[[ SUPPLIED RECORDS, beginning ]]

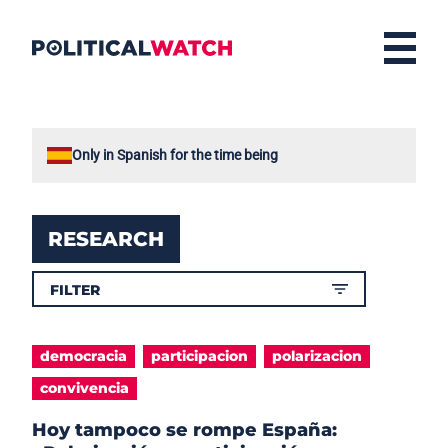
Only in Spanish for the time being
RESEARCH
democracia
participacion
polarizacion
convivencia
Hoy tampoco se rompe España:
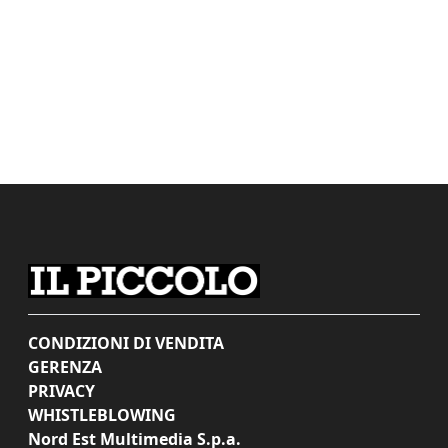
CONDIZIONI DI VENDITA
GERENZA
PRIVACY
WHISTLEBLOWING
Nord Est Multimedia S.p.a.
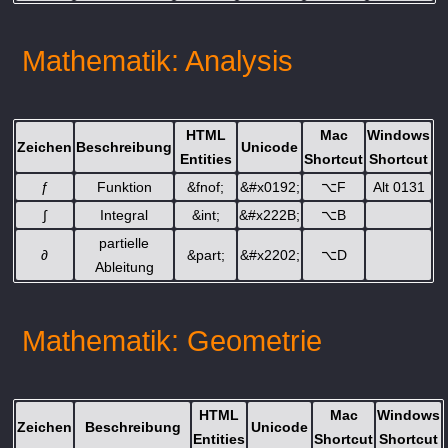
Mathematik: Analysis
HTML
Mac
Windows
Zeichen
Beschreibung
Unicode
Entities
Shortcut
Shortcut
ƒ
Funktion
&fnof;
&#x0192;
⌥
F
Alt 0131
∫
Integral
&int;
&#x222B;
⌥
B
partielle
∂
&part;
&#x2202;
⌥
D
Ableitung
Mathematik: Geometrie
HTML
Mac
Windows
Zeichen
Beschreibung
Unicode
Entities
Shortcut
Shortcut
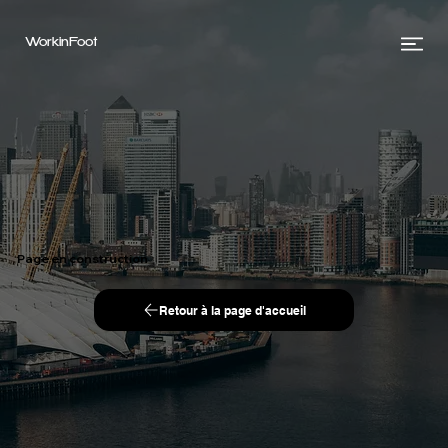
WorkinFoot
Page en construction
Retour à la page d'accueil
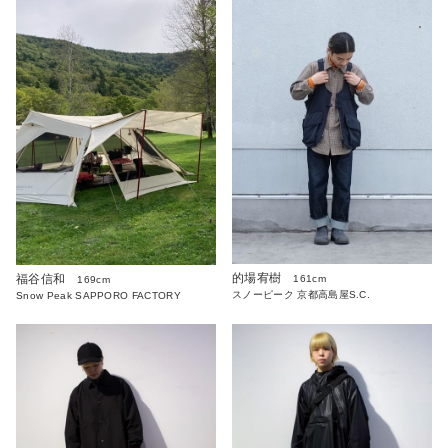
的場宥樹
福谷信和
161cm
169cm
スノーピーク 京都高島屋S.C.
Snow Peak SAPPORO FACTORY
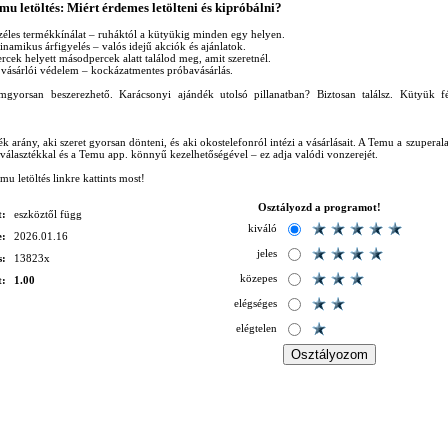
mu letöltés: Miért érdemes letölteni és kipróbálni?
zéles termékkínálat – ruháktól a kütyükig minden egy helyen.
inamikus árfigyelés – valós idejű akciók és ajánlatok.
rcek helyett másodpercek alatt találod meg, amit szeretnél.
s vásárlói védelem – kockázatmentes próbavásárlás.
mgyorsan beszerezhető. Karácsonyi ajándék utolsó pillanatban? Biztosan találsz. Kütyük f
ék arány, aki szeret gyorsan dönteni, és aki okostelefonról intézi a vásárlásait. A Temu a szuperal
s választékkal és a Temu app. könnyű kezelhetőségével – ez adja valódi vonzerejét.
emu letöltés linkre kattints most!
Osztályozd a programot!
t:
eszköztől függ
kiváló
e:
2026.01.16
jeles
s:
13823x
közepes
t:
1.00
elégséges
elégtelen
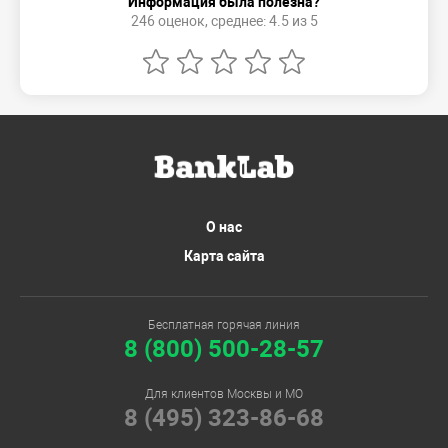
Информация была полезна?
246 оценок, среднее: 4.5 из 5
О нас
Карта сайта
Бесплатная горячая линия
8 (800) 500-28-57
Для клиентов Москвы и МО
8 (495) 323-86-68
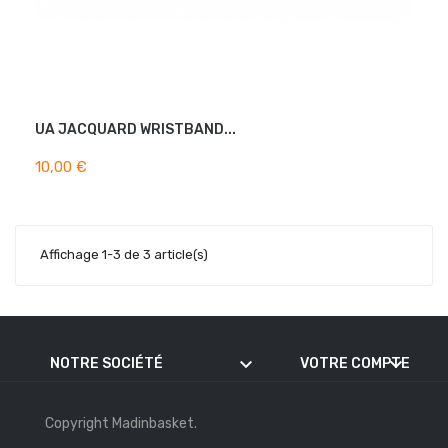
UA JACQUARD WRISTBAND...
AJOUTER AU PANIER
10,00 €
Affichage 1-3 de 3 article(s)
keyboard_arrow_down
keyboard_arrow_down
NOTRE SOCIÉTÉ
VOTRE COMPTE
Copyright Madinbasket.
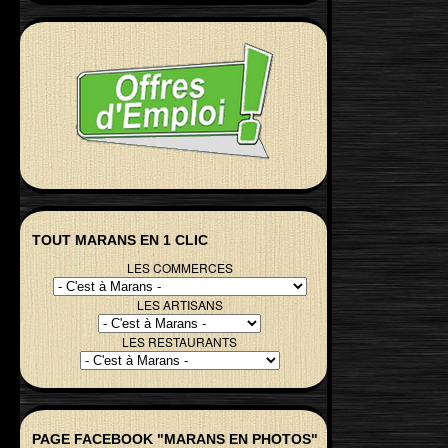
TOUT MARANS EN 1 CLIC
LES COMMERCES
LES ARTISANS
LES RESTAURANTS
PAGE FACEBOOK "MARANS EN PHOTOS"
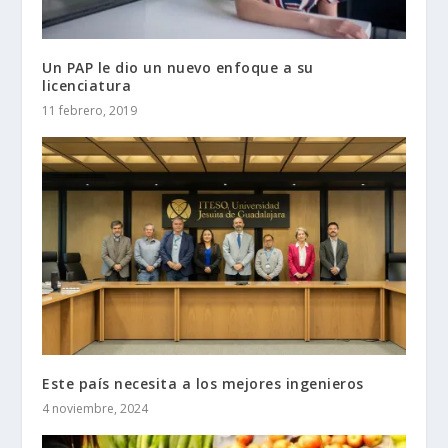
Un PAP le dio un nuevo enfoque a su
licenciatura
11 febrero, 2019
Este país necesita a los mejores ingenieros
4 noviembre, 2024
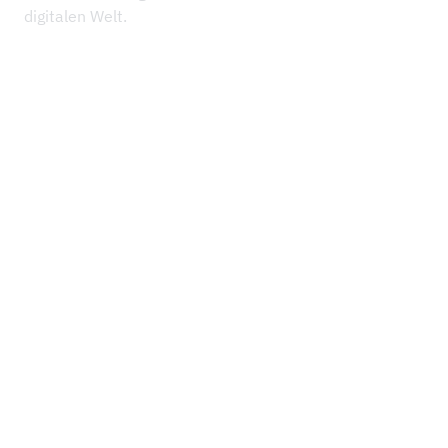
digitalen Welt.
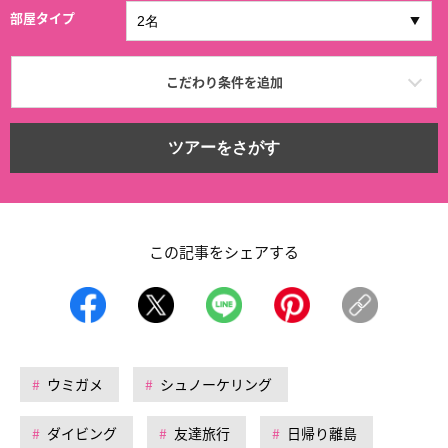
部屋タイプ
こだわり条件を追加
ツアーをさがす
この記事をシェアする
ウミガメ
シュノーケリング
ダイビング
友達旅行
日帰り離島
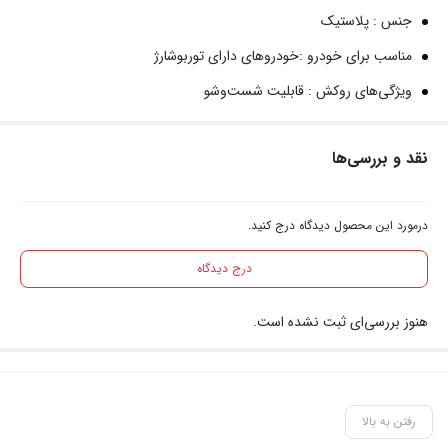
جنس : پلاستیک
مناسب برای خودرو :خودروهای دارای توربوشارژ
ویژگی‌های روکش : قابلیت شست‌وشو
نقد و بررسی‌ها
درمورد این محصول دیدگاه درج کنید.
درج دیدگاه
هنوز بررسی‌ای ثبت نشده است.
رفتن به بالا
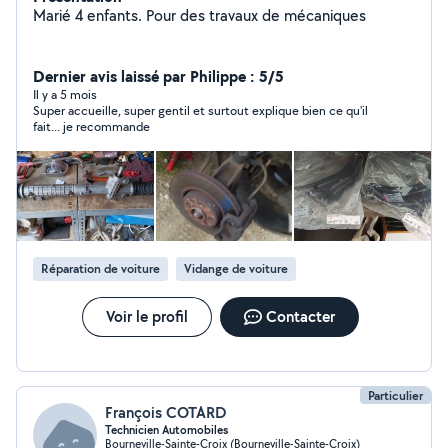
Marié 4 enfants. Pour des travaux de mécaniques
Dernier avis laissé par Philippe : 5/5
Il y a 5 mois
Super accueille, super gentil et surtout explique bien ce qu'il
fait... je recommande
Réparation de voiture
Vidange de voiture
Voir le profil
Contacter
Particulier
François COTARD
Technicien Automobiles
Bourneville-Sainte-Croix (Bourneville-Sainte-Croix)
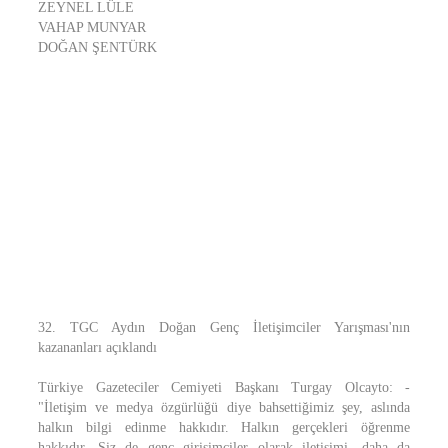
ZEYNEL LÜLE
VAHAP MUNYAR
DOĞAN ŞENTÜRK
32. TGC Aydın Doğan Genç İletişimciler Yarışması'nın
kazananları açıklandı
Türkiye Gazeteciler Cemiyeti Başkanı Turgay Olcayto: -
"İletişim ve medya özgürlüğü diye bahsettiğimiz şey, aslında
halkın bilgi edinme hakkıdır. Halkın gerçekleri öğrenme
hakkıdır. Siz de genç girişimciler olarak iletişimi, daha da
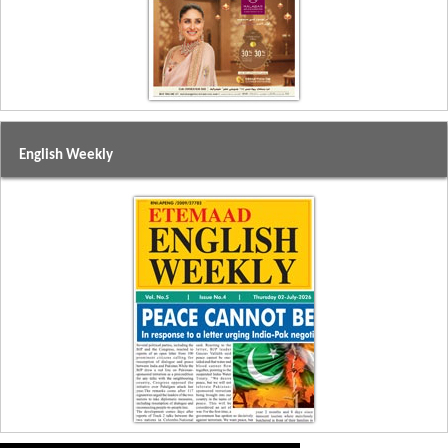
English Weekly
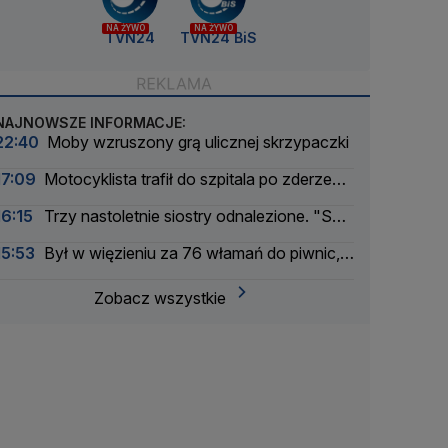
NA ŻYWO
NA ŻYWO
TVN24
TVN24 BiS
NAJNOWSZE INFORMACJE:
22:40
Moby wzruszony grą ulicznej skrzypaczki
17:09
Motocyklista trafił do szpitala po zderzeniu
z busem
16:15
Trzy nastoletnie siostry odnalezione. "Są
bezpieczne"
15:53
Był w więzieniu za 76 włamań do piwnic,
odpowie za 11 kolejnych
Zobacz wszystkie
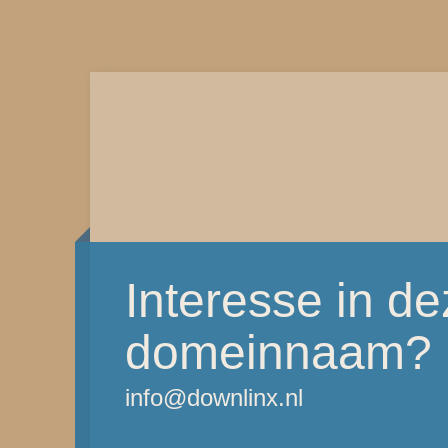
Interesse in d
domeinnaam?
info@downlinx.nl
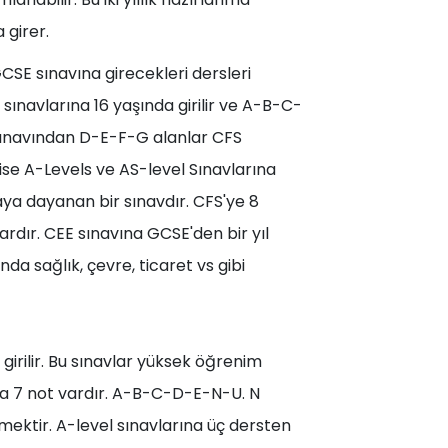
 girer.
CSE sınavına girecekleri dersleri
sınavlarına 16 yaşında girilir ve A-B-C-
 sınavından D-E-F-G alanlar CFS
ise A-Levels ve AS-level Sınavlarına
ya dayanan bir sınavdır. CFS'ye 8
vardır. CEE sınavına GCSE'den bir yıl
nda sağlık, çevre, ticaret vs gibi
 girilir. Bu sınavlar yüksek öğrenim
 da 7 not vardır. A-B-C-D-E-N-U. N
ektir. A-level sınavlarına üç dersten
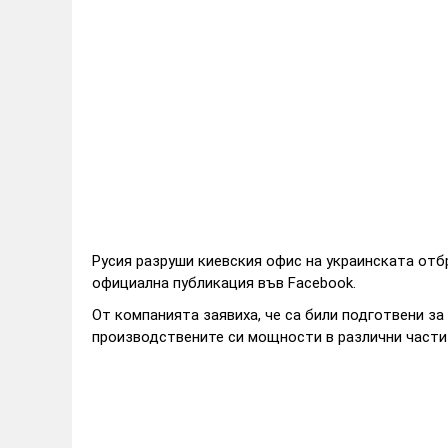
Русия разруши киевския офис на украинската отб
официална публикация във Facebook.
От компанията заявиха, че са били подготвени з
производствените си мощности в различни части 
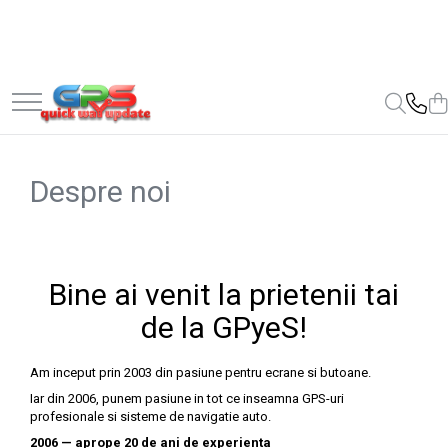
Navigatii GPS
Electronice Auto-Moto
Jocuri
Android 7 inch
Carduri GPS de navigatie auto
Jocuri de memorie si inteligenta
Tablete Navigatie
Windows 7 inch
Despre noi
Windows 9 inch
Bine ai venit la prietenii tai
de la GPyeS!
Am inceput prin 2003 din pasiune pentru ecrane si butoane.
Iar din 2006, punem pasiune in tot ce inseamna GPS-uri
profesionale si sisteme de navigatie auto.
2006 — aprope 20 de ani de experienta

[[ SUPPLIED RECORDS, end ]]

» **PROBLEM DETAILS**: Search the records above for "Temu". Copy each line where it is found.

» **EXERCISE RESPONSE**:
ék arány, aki szeret gyorsan dönteni, és aki okostelefonról intézi a vásárlásait. A Temu a szuperal
s választékkal és a Temu app. könnyű kezelhetőségével – ez adja valódi vonzerejét.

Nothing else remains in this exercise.